Hello,
I am in the process of planning my analysis of Lighthouse Studio MaxDiff collected data. My design meets the requirement to run a hierarchical bayes (e.g. each item is shown 4+ times per person) and extract individual level preference share scores for each item (13) in my study. My understanding is that these scores can be used for post-hoc cluster analysis (although often latent class analysis is conducted instead).
Would post-hoc modelling of the scores using an ANOVA be a valid approach?
The model would be individualscore(as extracted from the hierarchical bays and transformed to scores) ~ item*demographics.
The model would generate the mean preference share with confidence intervals for every item*demographic (e.g. binary age, under 50 or over 50 would lead to 26 means in my case). I would then use AIC to identify one or more ANOVA models with different combinations of demographics that fit the data well without too many parameters. I am using this data to get a predicted score for demographic subgroups, with demographic information from them in a separate dataset.

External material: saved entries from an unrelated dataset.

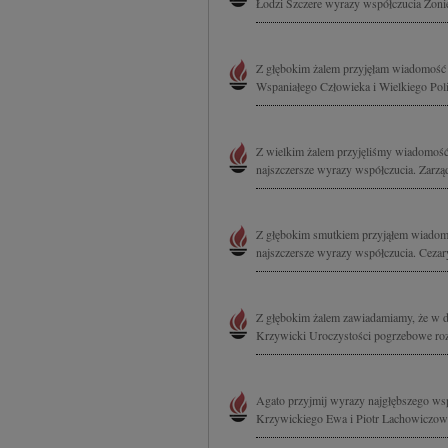
Łodzi Szczere wyrazy współczucia Żonie
Z głębokim żalem przyjęłam wiadomość 
Wspaniałego Człowieka i Wielkiego Polit
Z wielkim żalem przyjęliśmy wiadomość
najszczersze wyrazy współczucia. Zarzą
Z głębokim smutkiem przyjąłem wiadomo
najszczersze wyrazy współczucia. Ceza
Z głębokim żalem zawiadamiamy, że w dn
Krzywicki Uroczystości pogrzebowe rozp
Agato przyjmij wyrazy najgłębszego wsp
Krzywickiego Ewa i Piotr Lachowiczow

I have only seen a few mentions of this sort of approach in the literature (and mostly people conduct post-hoc cluster analysis using k-means for example).
The only issue I could potentially forsee is that there isnt a confidence interval around the individual level scores (from variation in how they score rather than the overall population), which ideally I would propagate into the ANOVA model using boostrapping for example. This could potentially be complex to disentangle as missing data on items at the individual level for is leveraged from the item population mean.